Bergoglio foi barbeiro de Jorge Luis Borges

 http://www.ihu.unisinos.br/images/ihu/2017/08/29_08_2017_franciscoborgessemana.jpg
 Bergoglio e Borges. A histórica foto entre o então professor e o escritor (Fonte: Semana)

A história da foto do Papa Francisco com Jorge Luis Borges parece retirada de um conto borgiano. Assim ocorreu este curioso encontro entre dois dos argentinos 
mais importantes da história.

A reportagem é de Cristina Pérez, publicada por Semana, 24-08-2017. A tradução é do Cepat.

É impossível não se assombrar diante da fotografia do encontro entre Jorge Bergoglio e Jorge Luis Borges. Reconstruímos a história da imagem que contém, talvez, o que Borges chamaria de “a memória do passado e a previsão do futuro, vale dizer, o tempo”.

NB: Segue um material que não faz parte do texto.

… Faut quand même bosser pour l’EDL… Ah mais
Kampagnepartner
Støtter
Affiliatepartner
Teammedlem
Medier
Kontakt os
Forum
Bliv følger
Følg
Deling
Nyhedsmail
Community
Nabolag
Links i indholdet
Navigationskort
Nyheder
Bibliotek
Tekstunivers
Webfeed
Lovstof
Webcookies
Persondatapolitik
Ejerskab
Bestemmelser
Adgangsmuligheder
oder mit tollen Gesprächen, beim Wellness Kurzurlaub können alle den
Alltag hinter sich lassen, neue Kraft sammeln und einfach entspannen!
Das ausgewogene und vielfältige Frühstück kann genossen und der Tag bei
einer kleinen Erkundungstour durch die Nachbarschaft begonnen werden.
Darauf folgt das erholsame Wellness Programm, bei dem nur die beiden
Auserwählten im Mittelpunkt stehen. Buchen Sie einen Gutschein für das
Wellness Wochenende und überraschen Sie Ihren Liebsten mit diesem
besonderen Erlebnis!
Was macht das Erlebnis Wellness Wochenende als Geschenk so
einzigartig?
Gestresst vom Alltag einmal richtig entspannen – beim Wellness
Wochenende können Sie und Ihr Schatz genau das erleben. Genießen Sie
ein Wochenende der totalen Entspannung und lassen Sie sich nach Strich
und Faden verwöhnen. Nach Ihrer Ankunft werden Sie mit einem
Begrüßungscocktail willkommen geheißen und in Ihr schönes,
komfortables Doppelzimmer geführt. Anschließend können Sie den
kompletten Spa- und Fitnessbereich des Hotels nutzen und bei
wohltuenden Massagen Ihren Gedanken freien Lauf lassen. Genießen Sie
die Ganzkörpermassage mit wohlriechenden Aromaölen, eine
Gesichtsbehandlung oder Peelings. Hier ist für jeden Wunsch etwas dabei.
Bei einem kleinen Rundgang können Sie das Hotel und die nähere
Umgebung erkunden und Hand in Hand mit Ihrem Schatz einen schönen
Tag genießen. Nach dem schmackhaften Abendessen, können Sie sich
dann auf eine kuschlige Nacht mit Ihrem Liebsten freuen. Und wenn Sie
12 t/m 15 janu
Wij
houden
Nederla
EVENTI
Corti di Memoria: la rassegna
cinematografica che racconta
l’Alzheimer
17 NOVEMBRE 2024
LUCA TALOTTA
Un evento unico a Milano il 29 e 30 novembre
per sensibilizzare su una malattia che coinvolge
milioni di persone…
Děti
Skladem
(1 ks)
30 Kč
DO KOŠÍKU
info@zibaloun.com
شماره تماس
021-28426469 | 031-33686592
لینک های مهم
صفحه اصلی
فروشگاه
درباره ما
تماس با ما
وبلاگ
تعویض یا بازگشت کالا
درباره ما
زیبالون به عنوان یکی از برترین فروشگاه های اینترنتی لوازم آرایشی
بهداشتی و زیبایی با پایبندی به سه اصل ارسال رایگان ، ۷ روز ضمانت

A imagem, tomada em agosto de 1965, mostra o professor jesuíta Jorge Bergoglio – a quem seus alunos chamavam de Carucha, por sua “cara de bebê” – enquanto acolhe o já renomado Borges, na sala de visitas do Colégio Imaculada Conceição, da província argentina de Santa Fé. Seu rosto, com aspecto gentil, mostra-se comprazido ao dar as boas-vindas ao intelectual que aceitou dar algumas aulas de literatura gauchesca, convidado pelo religioso de 29 anos, que ainda não havia sido ordenado sacerdote.

No meio de ambos, outro professor de letras inclina a cabeça, evitando a câmera. “Eu tenho a cabeça inclinada por discrição. Escuta-me - ressalta -, esta foto faz 50 anos! Bergoglio era o professor de letras naquele momento... não era o papa! Eu não sabia que precisava recordar aquele momento para refrescá-lo tanto tempo depois”, responde Jorge González Manent, que chama a si próprio ‘o terceiro Jorge da foto’, enquanto tenta buscar em sua memória detalhes da única imagem existente conhecida até agora entre estes homens, tomada por um fotógrafo do jornal El Litoral.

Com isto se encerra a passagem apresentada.